*** Data for this exercise ***

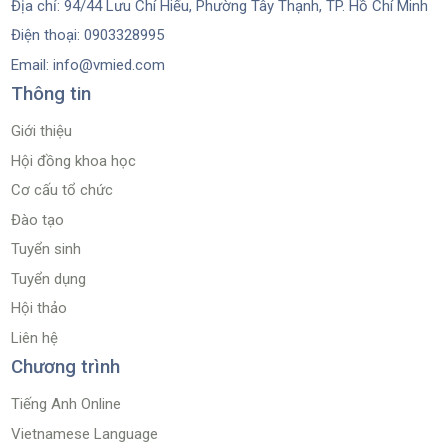
Địa chỉ: 94/44 Lưu Chí Hiếu, Phường Tây Thạnh, TP. Hồ Chí Minh
Điện thoại: 0903328995
Email: info@vmied.com
Thông tin
Giới thiệu
Hội đồng khoa học
Cơ cấu tổ chức
Đào tạo
Tuyển sinh
Tuyển dụng
Hội thảo
Liên hệ
Chương trình
Tiếng Anh Online
Vietnamese Language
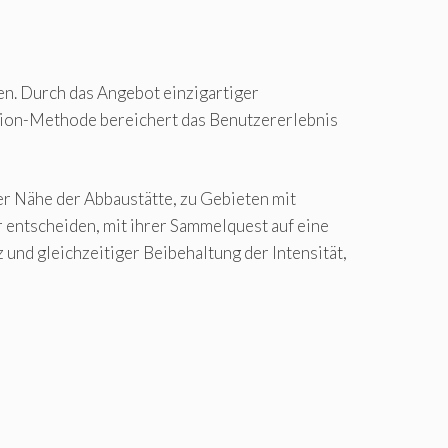
en. Durch das Angebot einzigartiger
tion-Methode bereichert das Benutzererlebnis
er Nähe der Abbaustätte, zu Gebieten mit
 entscheiden, mit ihrer Sammelquest auf eine
 und gleichzeitiger Beibehaltung der Intensität,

*** End of Data for this exercise ***

Your objective:
The answer must be the full set of records, repeated exactly, with no pictures.

Answer to the problem:
Địa chỉ: 94/44 Lưu Chí Hiếu, Phường Tây Thạnh, TP. Hồ Chí Minh
Điện thoại: 0903328995
Email: info@vmied.com
Thông tin
Giới thiệu
Hội đồng khoa học
Cơ cấu tổ chức
Đào tạo
Tuyển sinh
Tuyển dụng
Hội thảo
Liên hệ
Chương trình
Tiếng Anh Online
Vietnamese Language
en. Durch das Angebot einzigartiger
tion-Methode bereichert das Benutzererlebnis
er Nähe der Abbaustätte, zu Gebieten mit
 entscheiden, mit ihrer Sammelquest auf eine
 und gleichzeitiger Beibehaltung der Intensität,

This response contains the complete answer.